In the 1960s, weather scientists found that the chaotic nature of Earth’s atmosphere would put a limit on how far into the future their forecasts might peer. Two weeks seemed to be the limit. Still, by the early 2000s, the great difficulty of the undertaking kept reliable forecasts restricted to about a week.
Now, a new artificial intelligence tool from DeepMind, a Google company in London that develops A.I. applications, has smashed through the old barriers and achieved what its makers call unmatched skill and speed in devising 15-day weather forecasts. They report in the journal Nature on Wednesday that their new model can, among other things, outperform the world’s best forecasts meant to track deadly storms and save lives.
“It’s a big deal,” said Kerry Emanuel, a professor emeritus of atmospheric science at the Massachusetts Institute of Technology who was not involved in the DeepMind research. “It’s an important step forward.”
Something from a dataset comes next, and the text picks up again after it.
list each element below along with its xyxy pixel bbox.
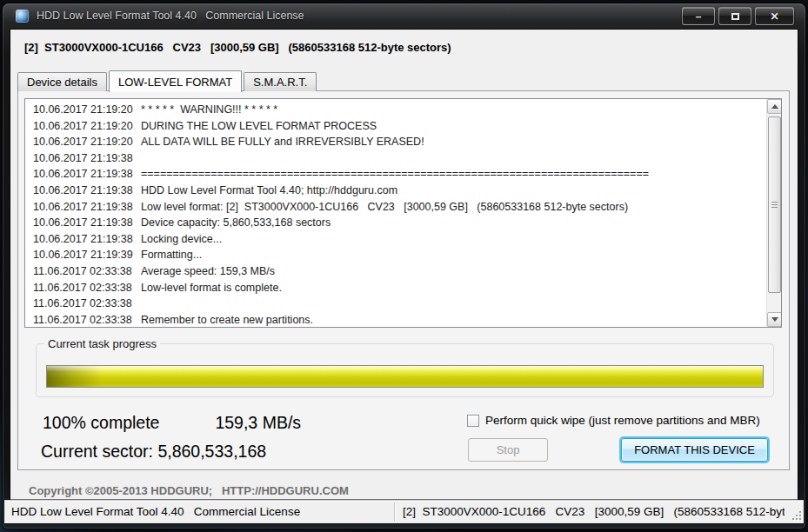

In 2019, Dr. Emanuel and six other experts, writing in the Journal of the Atmospheric Sciences, argued that advancing the development of reliable forecasts to a length of 15 days from 10 days would have “enormous socioeconomic benefits” by helping the public avoid the worst effects of extreme weather.
Ilan Price, the new paper’s lead author and a senior research scientist at DeepMind, described the new A.I. agent, which the team calls GenCast, as much faster than traditional methods. “And it’s more accurate,” he added.
He and his colleagues found that GenCast ran circles around DeepMind’s previous A.I. weather program, which debuted in late 2023 with reliable 10-day forecasts. Rémi Lam, the lead scientist on that project and one of a dozen co-authors on the new paper, described the company’s weather team as having made surprisingly fast progress.
“I’m a little bit reluctant to say it, but it’s like we’ve made decades worth of improvements in one year,” he said in an interview. “We’re seeing really, really rapid progress.”
DeepMind tested its new A.I. program against the center’s Ensemble Prediction System — a service that 35 nations rely on to produce their own weather forecasts. The team compared how the 15-day forecasts of both systems performed in predicting a designated set of 1,320 global wind speeds, temperatures and other atmospheric features.